Ein einfacher Mensch

Ein einfacher Mensch – Kapitel 3 von 4

Diese Geschichte stammt von Emma Horvat, einer 13-jährigen Schülerin der Deutschen Schule Bratislava/Preßburg. Sie ist im Schreib-Café entstanden, einem Online-Projekt zum Kreativen Schreiben des Karpatendeutschen Vereins und des Instituts für Auslandsbeziehungen. Wir veröffentlichen sie als Fortsetzungsgeschichte in vier Teilen.

Sie wachte in der Nacht auf. Verwirrt versuchte sie zu entkommen, aber nachdem sie ihre Umgebung um sich herum wahrgenommen hatte und ich ihr versicherte, ich sei kein Monster und würde ihr nichts antun, entspannte sie sich ein bisschen. Sie sei hungrig und ich stellte ihr meinen gekochten Amaranth zur Verfügung. Ihre grün-blauen Augen leuchteten, als sie das Essen sah und sie aß es mit Vergnügen. Sie war wunderschön, aber sagen konnte ich es ihr nie. Nicht einmal später. Niemals habe ich ihr gesagt, sie sei fast so schön wie ich. Niemals. „Wer bist du?“ fragte sie mich. Meine Antwort wäre normalerweise gewesen: Ich bin ein Wesen, das ein Mensch war und die einfache Gestalt dieses Menschen verlassen hat. Ich bin die, die allein auskommt und niemanden braucht. Ich bin die, die Magie in ihrer wahren Form sehen kann, ohne dass sie mich blendet, ohne dass ich mich vor ihr fürchten muss.“ Doch dies wäre zu kompliziert für einen einfachen Menschen wie sie, also antworte ich ihr einfach, so, wie es Menschen gefällt. Einfach. „Ich bin ich.“ Das Mädchen schaute mich an, als ob sie wüsste, dass es eine Lüge war, aber sie sprach nicht weiter.
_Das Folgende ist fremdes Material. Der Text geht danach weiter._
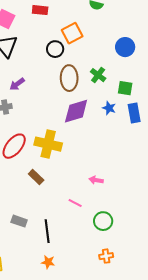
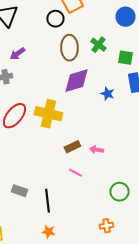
blue star: (109, 108) -> (107, 94), moved
brown rectangle: (36, 177) -> (72, 147), moved, turned -70
green circle: (103, 221) -> (119, 192), moved

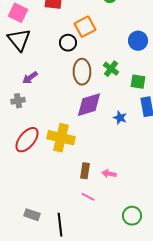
brown rectangle: (72, 147) -> (85, 171), turned -56

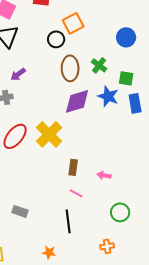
blue star: (120, 118) -> (108, 96), moved, size x1.5
yellow cross: (61, 138) -> (49, 134), turned 32
pink arrow: (109, 174) -> (104, 175), moved
black line: (60, 225) -> (68, 221), moved

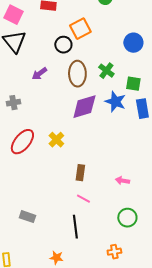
purple arrow: (18, 74) -> (39, 74), moved
yellow cross: (49, 134) -> (56, 140), size x0.6
pink arrow: (104, 175) -> (122, 181), moved

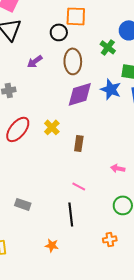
orange square: (80, 29) -> (76, 16), turned 30
green cross: (106, 71) -> (108, 47), moved
brown rectangle: (80, 173) -> (79, 143), moved

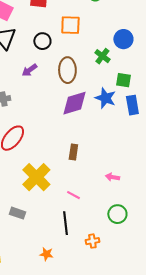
black circle: (59, 32) -> (42, 41), moved
yellow cross: (52, 127) -> (36, 177), moved, size x1.8
orange cross: (110, 239) -> (92, 241), moved

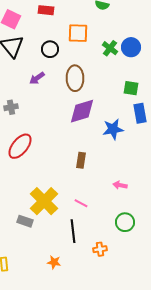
green cross: (102, 56) -> (110, 48), moved
blue star: (105, 98) -> (113, 129), moved, turned -30
yellow cross: (36, 177) -> (44, 201), moved

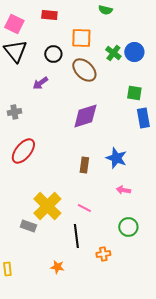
brown ellipse: (75, 78) -> (84, 70), moved, turned -45
blue star: (113, 129) -> (116, 158), moved, turned 30

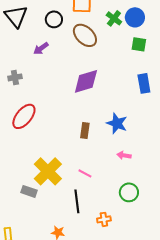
green square: (134, 93) -> (139, 44), moved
Das Mädchen wuchs mir schnell ans Herz. Sie war nett, interessierte sich wirklich für mich und hörte zu. Das war das erste Mal seit langem, dass ich sprechen konnte, dass mich wirklich jemand hörte. Noch nie war mir jemand so wichtig, wie sie es war. Ihr Lachen war Musik für meine Ohren und das erste Mal seit Jahren hatte ich einen Grund, endlich wieder Beeren pflücken zu gehen. Meine Kleider waren ihr zu klein und deshalb verbrachte ich Nächte damit, neue für sie zu nähen. Ich brachte ihr bei, sich selber welche zu nähen. Ich versicherte ihr, ihre Werke sähen gut aus, obwohl sie wie Kartoffelsäcke aussahen. Ich zeigte ihr mein Leben – das Leben, das ich in dieser Welt führte und langsam lernte sie, wie die Magie dieser Welt funktionierte. Ich liebte sie, so, wie ich niemanden jemals geliebt hatte.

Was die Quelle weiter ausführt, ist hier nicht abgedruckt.